Wednesday, September 5, 2012

John Iatesta

     The Carey article described the shift in journalism that has taken place and how this has led to a decline in the quality of journalism. The Ford article discusses how changing times and technology have made the newspaper industry more or less obsolete but does not offer a true replacement for the newspaper.

      I find it interesting that there has been similar rhetoric for decades. The Carey article talks about television news and the need for breaking news leading to the decline of print journalism and today people use the same argument about the Internet. The advent of social media and the Internet in general has created a need for instant news and for it to be as concise as possible. People can’t be burdened to read lengthy articles that take up multiple columns in a newspaper. You could see this change around the time the Carey piece was written with the creation of USA Today only four years earlier.

      To Ford’s point about how the Internet is not a reputable source of information I find that to be quite short sided.

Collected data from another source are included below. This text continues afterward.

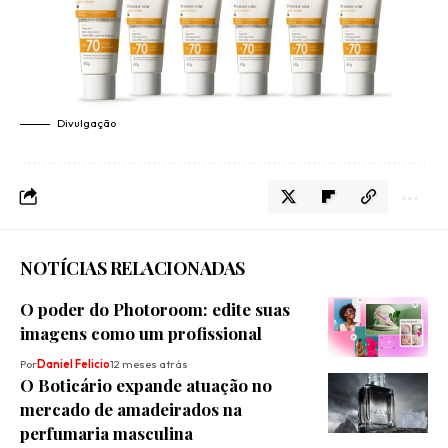
Divulgação
NOTÍCIAS RELACIONADAS
O poder do Photoroom: edite suas
imagens como um profissional
Por
Daniel Felicio
12 meses atrás
O Boticário expande atuação no
mercado de amadeirados na
perfumaria masculina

There are sites that can be like the National Enquirer, but people can tell these sites apart from a legitimate news site. Major newspapers are online and available to read even though some do require you buy a subscription. Online newspapers are so much more interactive; they have video, full color, and search bars to find exactly what you want. It creates a more appealing form of news to this current age. Change is inevitable and there is no reason to not welcome the change.

      I understand the complaints of modern journalism and I agree to an extent but a journalist’s job is to deliver the news and they are doing this. It may not be as beautiful and articulate as previous generations but that no longer demanded. Change can be scary for some but whether or not it scares you must adapt because it will happen no matter what.